Inverted index is divided into two parts, and one is " dictionary ", is a concordance list being made up of different index word, record Different Chinese keywords and their relevant information.Another is " log ", have recorded and each index terms Collection of document and the relevant information such as their storage address.A is specifically comprised in the inverted index structure of the second layeriVj、Doc、 Loc, F tetra- partial information, the implication of expression is respectively:
(1)AiVjFor j-th property value of ith attribute, i ∈ [1, n1], j ∈ [1, m],
n1The number of the property value comprising for ith attribute for the number of character attibute, m.
(2) Doc is the reference number of a document comprising searching keyword, and Doc is unique.
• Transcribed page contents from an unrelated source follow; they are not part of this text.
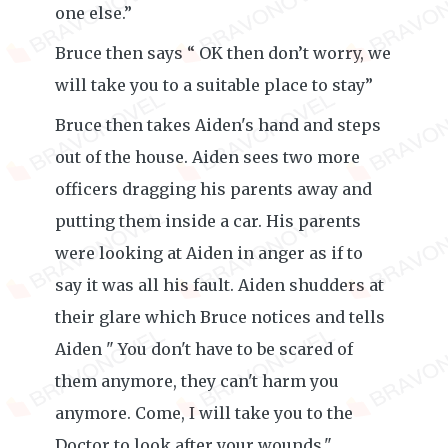
one else.”
Bruce then says “ OK then don’t worry, we
will take you to a suitable place to stay”
Bruce then takes Aiden's hand and steps
out of the house. Aiden sees two more
officers dragging his parents away and
putting them inside a car. His parents
were looking at Aiden in anger as if to
say it was all his fault. Aiden shudders at
their glare which Bruce notices and tells
Aiden " You don't have to be scared of
them anymore, they can't harm you
anymore. Come, I will take you to the
Doctor to look after your wounds."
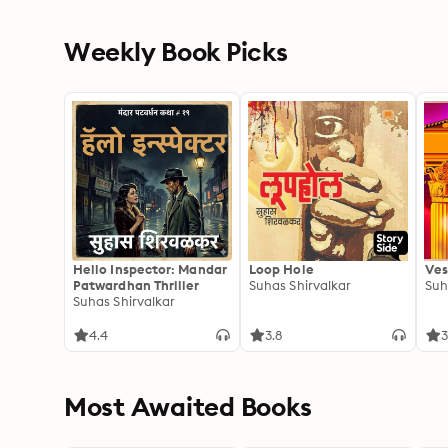
Weekly Book Picks
Hello Inspector: Mandar
Loop Hole
Ves
Patwardhan Thriller
Suhas Shirvalkar
Suh
Suhas Shirvalkar
4.4
3.8
3
Most Awaited Books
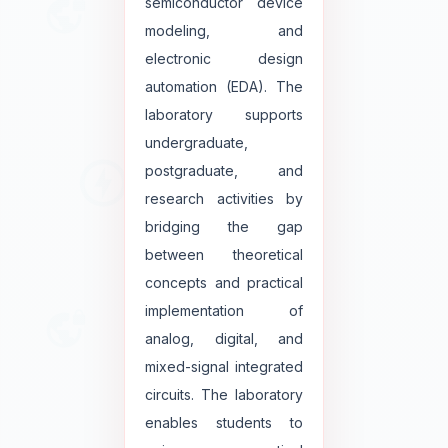
semiconductor device
modeling, and
electronic design
automation (EDA). The
laboratory supports
undergraduate,
postgraduate, and
research activities by
bridging the gap
between theoretical
concepts and practical
implementation of
analog, digital, and
mixed-signal integrated
circuits. The laboratory
enables students to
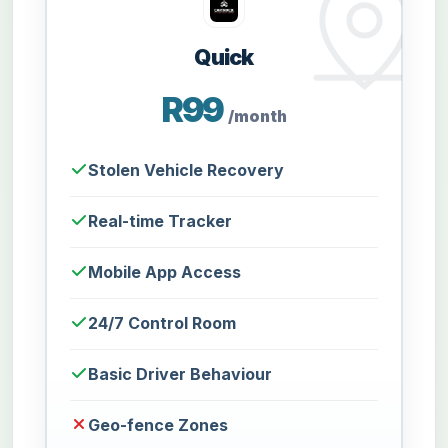
Quick
R99
/month
Stolen Vehicle Recovery
Real-time Tracker
Mobile App Access
24/7 Control Room
Basic Driver Behaviour
Geo-fence Zones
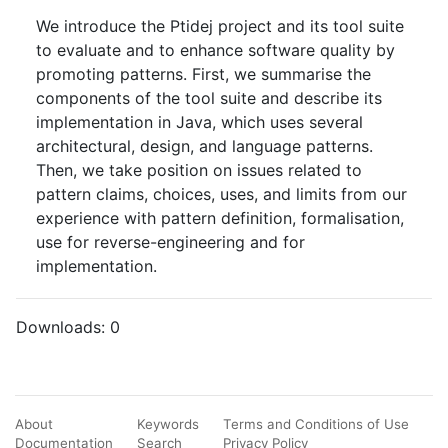
We introduce the Ptidej project and its tool suite
to evaluate and to enhance software quality by
promoting patterns. First, we summarise the
components of the tool suite and describe its
implementation in Java, which uses several
architectural, design, and language patterns.
Then, we take position on issues related to
pattern claims, choices, uses, and limits from our
experience with pattern definition, formalisation,
use for reverse-engineering and for
implementation.
Downloads:
0
About
Keywords
Terms and Conditions of Use
Documentation
Search
Privacy Policy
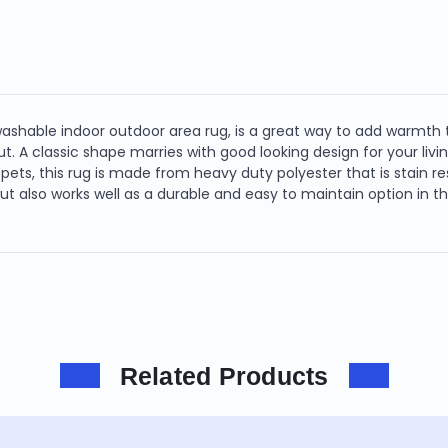
washable indoor outdoor area rug, is a great way to add warmth 
t. A classic shape marries with good looking design for your livin
pets, this rug is made from heavy duty polyester that is stain res
 but also works well as a durable and easy to maintain option in 
Related Products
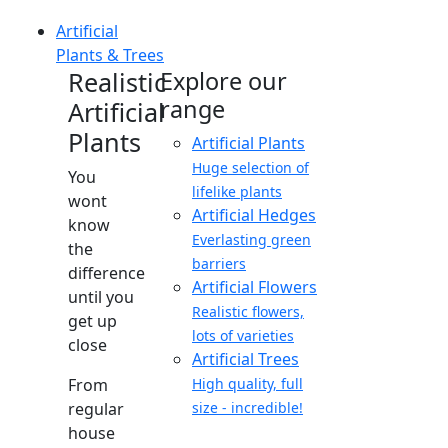
Artificial
Plants & Trees
Realistic
Explore our
range
Artificial
Plants
Artificial Plants
Huge selection of
You
lifelike plants
wont
Artificial Hedges
know
Everlasting green
the
barriers
difference
Artificial Flowers
until you
Realistic flowers,
get up
lots of varieties
close
Artificial Trees
From
High quality, full
regular
size - incredible!
house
(3) Loc is the position comprising searching keyword file place.
(4) frequency that F occurs in data set for searching keyword.
The establishment process of index:
It will be that it sets up the data of index that Step1 analyzes first, if not this data in the index of structure, mixed Close one new index node of the first layer building of index.
Step2 judges the attribute Value Types of new suffix evidence, if numeric type data, then creates B+ tree index for it;If Character type attribute then sets up inverted index structure for it.
Step3 repeats Step1, if there is current attribute before in the index building, then no longer to index first Layer increases new node, only the data of this attribute is added in the corresponding index of the second layer.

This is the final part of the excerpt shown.